Des centaines de milliers de mort·es, de blessé·es, de mutilé·es de part et d’autre. Des territoires ukrainiens dévastés, une économie saccagée et des millions de réfugié·es. Une lutte à mort pour quelques mètres de progression, sur une ligne de front de 1200 km globalement figée. Des privations et coupures d’électricité incessantes dans l’hiver rigoureux, sans espoir d’amélioration. Tel est le bilan effarant de quatre ans de guerre en Ukraine. Le pays est entièrement refaçonné par la guerre, depuis son économie jusque dans ses mentalités, promis à des lendemains bien sombres au regard du sacrifice consenti.
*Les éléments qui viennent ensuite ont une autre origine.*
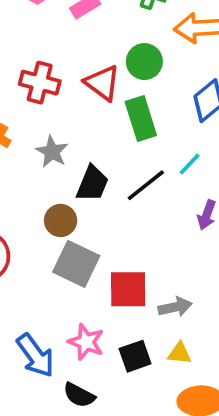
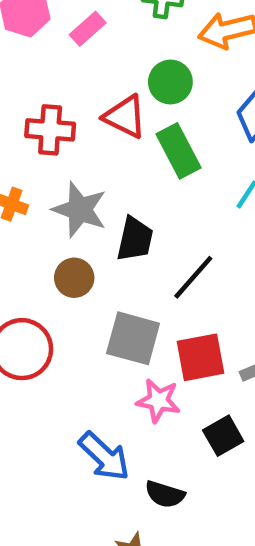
gray star: (52, 152) -> (80, 210), size x1.4
black line: (146, 185) -> (193, 277), moved
brown circle: (61, 220) -> (74, 278), moved
pink star: (86, 342) -> (158, 401), moved

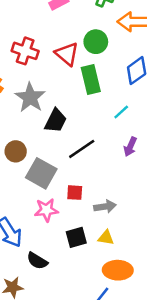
brown circle: (74, 278) -> (16, 151), moved
red square: (200, 357) -> (75, 193), size x0.6
pink star: (158, 401) -> (46, 210), turned -30

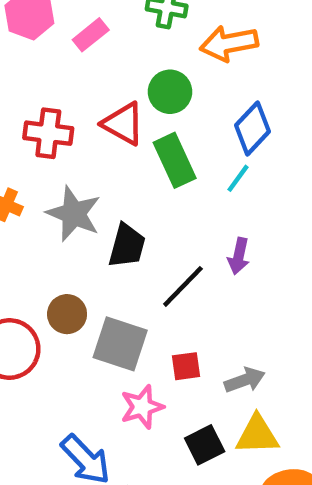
cyan line: (121, 112) -> (238, 178), moved
purple arrow: (130, 147) -> (239, 256), moved
yellow triangle: (106, 238) -> (257, 435), size x1.5

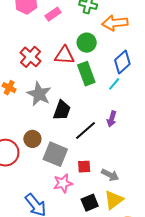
red triangle: (123, 124) -> (64, 55), turned -30
red cross: (48, 133) -> (30, 57), turned 30
gray arrow: (245, 380) -> (110, 175), turned 42
yellow triangle: (257, 435) -> (114, 200), turned -40

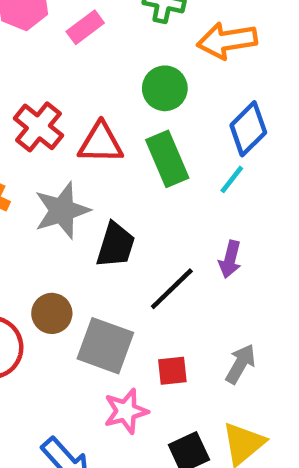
red triangle: (64, 55) -> (101, 143), moved
gray star: (39, 94) -> (62, 210), turned 30
gray arrow: (110, 175) -> (241, 364), moved, turned -84

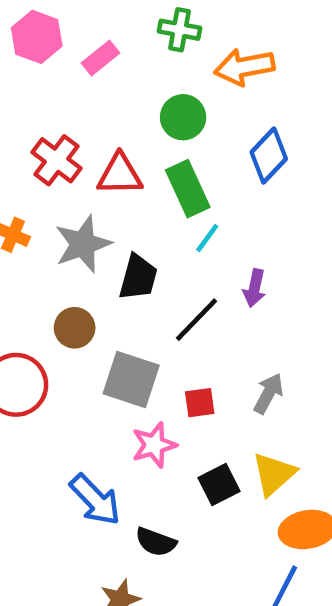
cyan line: (232, 179) -> (207, 238), moved
brown circle: (52, 313) -> (75, 328), moved

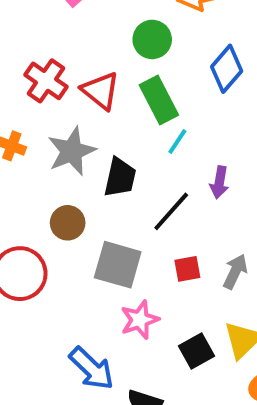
red triangle: (120, 175) -> (100, 91), turned 42
red square: (200, 403) -> (187, 269), moved

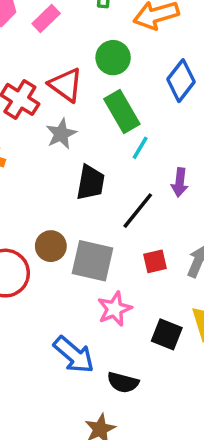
red triangle: (100, 91) -> (66, 85), moved
gray star: (72, 151) -> (61, 134), moved, size x0.7
brown circle: (68, 223) -> (51, 246), moved
black square: (196, 351) -> (167, 334), turned -36

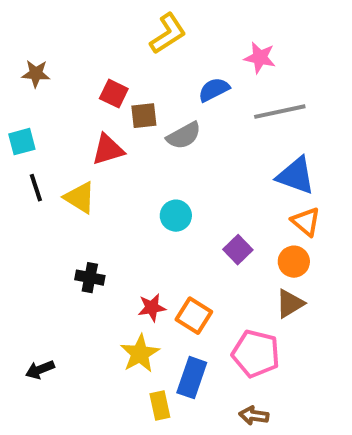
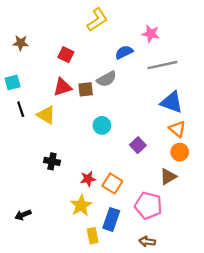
brown square: (144, 116) -> (86, 89), moved
orange circle: (294, 262) -> (180, 152), moved

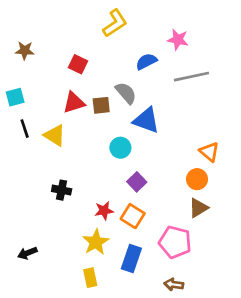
gray semicircle: (107, 79) -> (126, 93), turned -102
blue triangle: (172, 102) -> (146, 120), moved
purple square: (138, 145) -> (137, 182), moved
orange circle: (180, 152) -> (197, 179), moved
yellow rectangle: (93, 236) -> (90, 278), moved

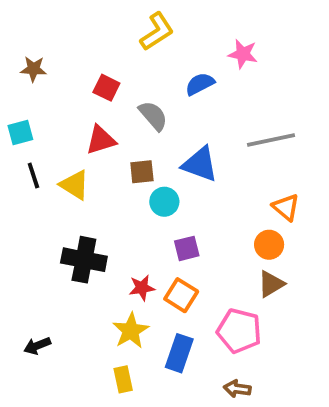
gray line: (192, 77) -> (271, 140), moved
gray semicircle: (126, 93) -> (153, 116), moved
brown square: (101, 105) -> (142, 172), moved
purple square: (137, 182) -> (187, 248), turned 30
black cross: (62, 190) -> (84, 260), size x1.6

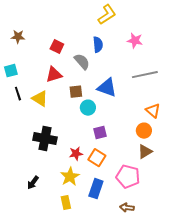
yellow L-shape: (157, 32) -> (107, 15), moved
pink star: (243, 54) -> (135, 41), moved
blue semicircle: (200, 84) -> (98, 45), moved, turned 112
black arrow: (37, 346) -> (33, 183), moved, turned -32

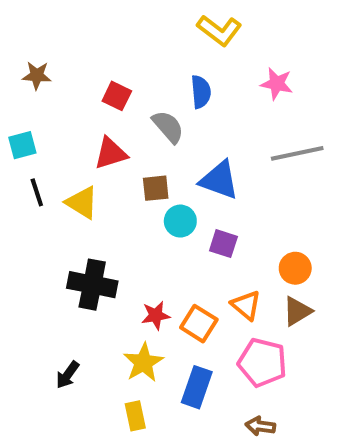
yellow L-shape: (107, 15) -> (219, 30), turned 70
orange triangle: (153, 111) -> (246, 305), moved
purple square: (100, 133) -> (223, 244), moved, turned 32

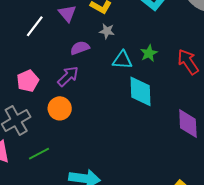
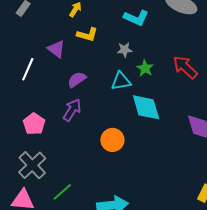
gray star: (107, 31) -> (125, 50), moved
orange circle: (60, 108) -> (112, 140), moved

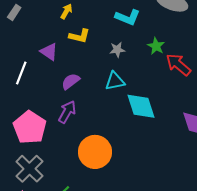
green star: (145, 68) -> (156, 46), moved
pink pentagon: (34, 124) -> (30, 127), size x1.5
orange circle: (112, 140) -> (95, 152), moved, size x1.4

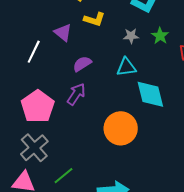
green star: (156, 46) -> (160, 36), moved
orange circle: (95, 152) -> (121, 128), moved

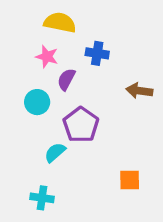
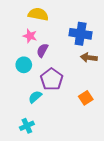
blue cross: (97, 53) -> (81, 34), moved, size x1.5
orange square: (130, 180) -> (86, 98), moved, turned -32
cyan cross: (42, 198) -> (27, 126), turned -32

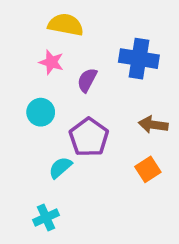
purple semicircle: (42, 50) -> (87, 80), moved
brown arrow: (89, 58) -> (153, 125), moved

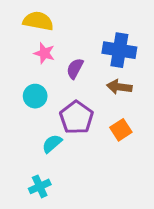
yellow semicircle: (66, 25) -> (38, 21), moved
brown arrow: (153, 125) -> (119, 87), moved
orange square: (148, 169) -> (121, 130), moved

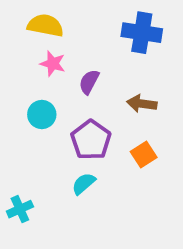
blue cross: (119, 50) -> (142, 33), moved
cyan semicircle: (52, 144) -> (84, 184), moved
cyan cross: (40, 186) -> (20, 209), moved

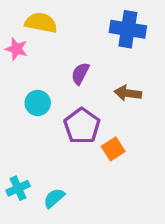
pink star: (53, 64) -> (16, 49), moved
orange square: (144, 155) -> (113, 149), moved
cyan semicircle: (84, 184) -> (54, 198), moved

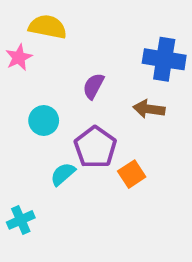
blue cross: (128, 29) -> (164, 59), moved
pink star: (16, 49) -> (19, 57), turned 30
cyan semicircle: (54, 198) -> (63, 174), moved

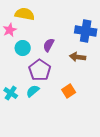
cyan circle: (44, 120) -> (23, 48), moved
purple pentagon: (95, 147) -> (40, 70), moved
cyan cross: (21, 220) -> (11, 93), moved, turned -32

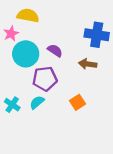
purple semicircle: (49, 45) -> (55, 51), turned 96
cyan circle: (23, 48) -> (26, 54), size x1.5
purple pentagon: (40, 70) -> (45, 79), turned 30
La Russie de Vladimir Poutine, elle, n’en finit pas de s’abîmer dans la folie destructrice d’un tyran qui a fait de cette guerre un enjeu civilisationnel. Rien, ni les sanctions ni la marginalisation sur la scène internationale, ne laisse entrevoir le moindre fléchissement.
S’il faut saluer l’incroyable esprit de résistance du peuple ukrainien face au géant impérialiste qui lui conteste, bien plus qu’une souveraineté sur des territoires, son existence même en tant que nation, comment ne pas désespérer devant un tel carnage, une telle impasse? Le sort de l’Ukraine se règlera inévitablement autour d’une table des négociations. A l’évidence, il faut une sortie de crise. Les Etats-Unis disent souhaiter la fin de la guerre d’ici à l’été, or la Russie refuse toute concession sur les 20% de territoire conquis; et l’Ukraine, prise en tenailles, table sur un gel des hostilités sur les positions actuelles en espérant, à terme, un retrait russe – le Donbass étant probablement non négociable pour Poutine.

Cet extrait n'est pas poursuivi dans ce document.